The subject of masculinity in worship reminds me of sporting events. I had the pleasure of attending a Steeler game with my dad two days after Christmas this past year. As we were leaving the stadium after the game, we were talking about how fun it was to be there, with the throngs of people standing and cheering, waving their Terrible Towels. And then he said something like, "But you know what is going to be like that, but so much greater? When Jesus returns and all the saints will be cheering and worshiping like that. What a sight that will be!"
What a sight, indeed:)

Isn't this sort of thing a natural consequence of contemporary worship. Sorry, guys, I know you are into that at your church, but it seems to me that contemporary worship is more about getting your groove on than trembling before the Almighty.

[NOTE FROM TIM BAYLY: This comment is by Kevin Carroll. Kevin, in the future, I'd be grateful if you would please sign your full name and give a valid e-mail address--not this placeholder Facebook page you've been using. Thanks.]

Kevin, dunno if that holds. While I am certainly more in favor of older church music than new, the new genres include everything from "Jesus is my boyfriend" songs to bluegrass to heavy metal. Hard to characterize contemporary worship as excessively feminine unless one first characterizes the specific genre of the music.

(in the same way, really, that some hymns are written more to a feminine perspective than others...)


The problem is that you are taking what "is", what merely exists and baptizing it. The questions is not what "contemporary worship is more about" but what worship truly is and should be.


Kevin, does this sound like "getting your groove on"?

Great God, what do I see and hear?
The end of things created!
The Judge of mankind doth appear,
On clouds of glory seated.
The trumpet sounds, the graves restore,
The dead which they contained before!
Prepare, my soul, to meet Him.

What about this?

The Son of God goes forth to war,
A kingly crown to gain;
His blood red banner streams afar:
Who follows in His train?
Who best can drink his cup of woe,
Triumphant over pain,
Who patient bears his cross below,
He follows in His train.

Or this?

And though this world, with devils filled, should threaten to undo us,
We will not fear, for God hath willed His truth to triumph through us:
The Prince of Darkness grim, we tremble not for him;
His rage we can endure, for lo, his doom is sure,
One little word shall fell him.

This is what we sing. Yes, with electric guitars. Yes, with drums. But, believe me, the music is neither soft nor swoony.

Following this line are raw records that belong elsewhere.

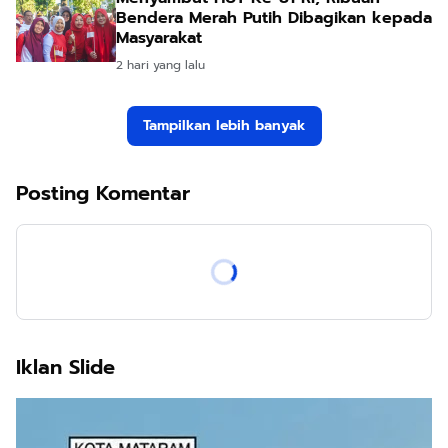
Bendera Merah Putih Dibagikan kepada
Masyarakat
2 hari yang lalu
Tampilkan lebih banyak
Posting Komentar
Iklan Slide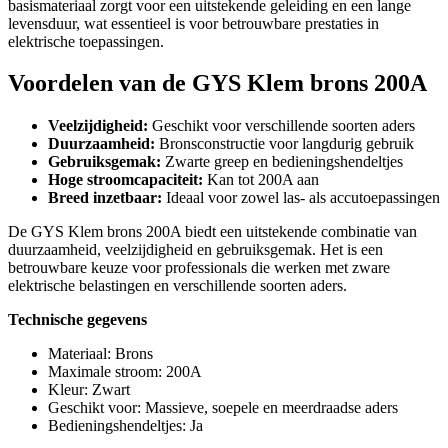
basismateriaal zorgt voor een uitstekende geleiding en een lange
levensduur, wat essentieel is voor betrouwbare prestaties in
elektrische toepassingen.
Voordelen van de GYS Klem brons 200A
Veelzijdigheid:
Geschikt voor verschillende soorten aders
Duurzaamheid:
Bronsconstructie voor langdurig gebruik
Gebruiksgemak:
Zwarte greep en bedieningshendeltjes
Hoge stroomcapaciteit:
Kan tot 200A aan
Breed inzetbaar:
Ideaal voor zowel las- als accutoepassingen
De GYS Klem brons 200A biedt een uitstekende combinatie van
duurzaamheid, veelzijdigheid en gebruiksgemak. Het is een
betrouwbare keuze voor professionals die werken met zware
elektrische belastingen en verschillende soorten aders.
Technische gegevens
Materiaal: Brons
Maximale stroom: 200A
Kleur: Zwart
Geschikt voor: Massieve, soepele en meerdraadse aders
Bedieningshendeltjes: Ja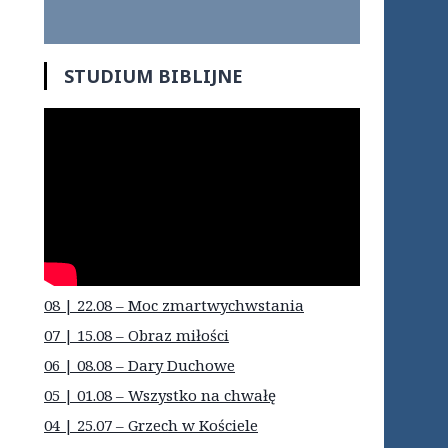
STUDIUM BIBLIJNE
08 | 22.08 – Moc zmartwychwstania
07 | 15.08 – Obraz miłości
06 | 08.08 – Dary Duchowe
05 | 01.08 – Wszystko na chwałę
04 | 25.07 – Grzech w Kościele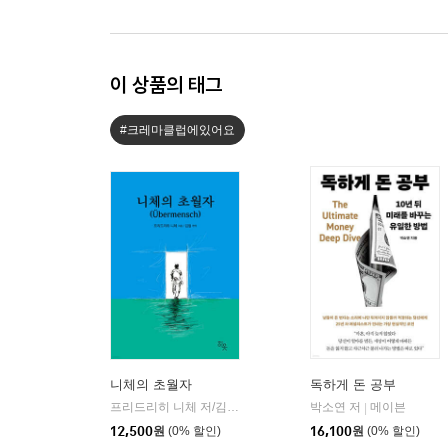
이 상품의 태그
#크레마클럽에있어요
니체의 초월자
독하게 돈 공부
프리드리히 니체 저/김철 편역
히읏
박소연 저
메이븐
|
|
12,500
원
(0% 할인)
16,100
원
(0% 할인)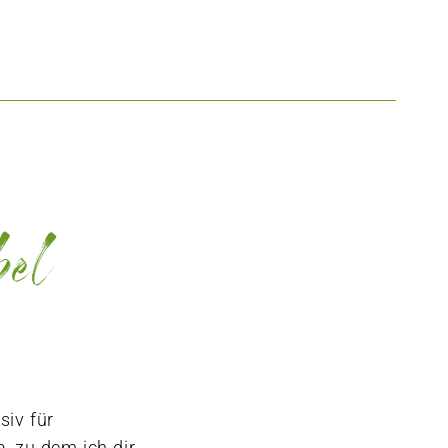
bel
siv für
, zu dem ich dir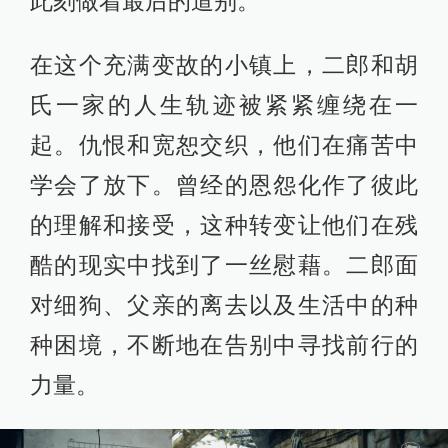
此刻做着最后的道别。
在这个充满变故的小镇上，二郎和胡
氏一家的人生轨迹被紧紧缠绕在一
起。仇恨和宽恕交织，他们在痛苦中
学会了放下。曾经的恩怨化作了彼此
的理解和接受，这种转变让他们在残
酷的现实中找到了一丝慰藉。二郎面
对细狗、父亲的离去以及生活中的种
种困境，不断地在告别中寻找前行的
力量。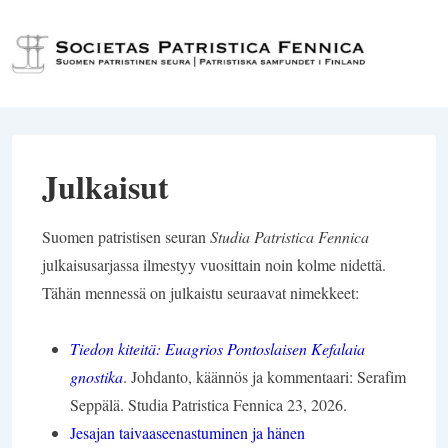
↓
Siirry
Val
pääsisältöön
Julkaisut
Suomen patristisen seuran
Studia Patristica Fennica
julkaisusarjassa ilmestyy vuosittain noin kolme nidettä.
Tähän mennessä on julkaistu seuraavat nimekkeet:
Tiedon kiteitä: Euagrios Pontoslaisen Kefalaia
gnostika
. Johdanto, käännös ja kommentaari: Serafim
Seppälä. Studia Patristica Fennica 23, 2026.
Jesajan taivaaseenastuminen ja hänen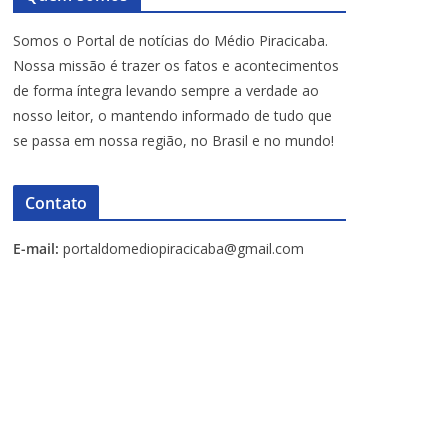
Somos o Portal de notícias do Médio Piracicaba.
Nossa missão é trazer os fatos e acontecimentos
de forma íntegra levando sempre a verdade ao
nosso leitor, o mantendo informado de tudo que
se passa em nossa região, no Brasil e no mundo!
Contato
E-mail:
portaldomediopiracicaba@gmail.com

@Tim, sorry about the ID confusion. I fixed it. :) @Kamilla: I completely agree.

Stephen, I certainly hope that your guitars and such don't have that nasal sissy sound that used to characterize "christian rock".

Actually, I'm pretty sure they don't.....but just in case.... :^)

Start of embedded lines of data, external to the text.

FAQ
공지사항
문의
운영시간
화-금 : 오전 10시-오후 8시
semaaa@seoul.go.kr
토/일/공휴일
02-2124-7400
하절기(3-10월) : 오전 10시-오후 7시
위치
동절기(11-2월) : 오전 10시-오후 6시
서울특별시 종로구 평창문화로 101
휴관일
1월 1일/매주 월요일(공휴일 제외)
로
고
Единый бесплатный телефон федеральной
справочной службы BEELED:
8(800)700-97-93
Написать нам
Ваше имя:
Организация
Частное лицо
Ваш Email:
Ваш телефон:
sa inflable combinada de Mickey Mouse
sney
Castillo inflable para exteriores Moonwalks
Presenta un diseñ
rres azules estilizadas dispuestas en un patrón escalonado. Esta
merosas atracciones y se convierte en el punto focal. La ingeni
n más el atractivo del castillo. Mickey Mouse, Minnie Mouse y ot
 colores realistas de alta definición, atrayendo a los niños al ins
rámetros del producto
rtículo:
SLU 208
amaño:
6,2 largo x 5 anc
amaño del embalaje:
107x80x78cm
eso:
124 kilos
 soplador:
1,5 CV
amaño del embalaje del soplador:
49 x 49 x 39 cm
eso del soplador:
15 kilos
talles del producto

(that nasal sissy sound turned me off from Christian music for a long time....I still haven't found much CCM that I like)

Actually, one bad example of sacred swooning is from the Australian Hillsong ministry. After looking at one of their music videos, though, what I noticed was not so much the 'sacred swooning', but that everyone in effective camera range ... was young, very good-looking, and attractive (in a superficial sense, of course).

I think this is even worse. ;-)


We believe in neither sissies nor noses.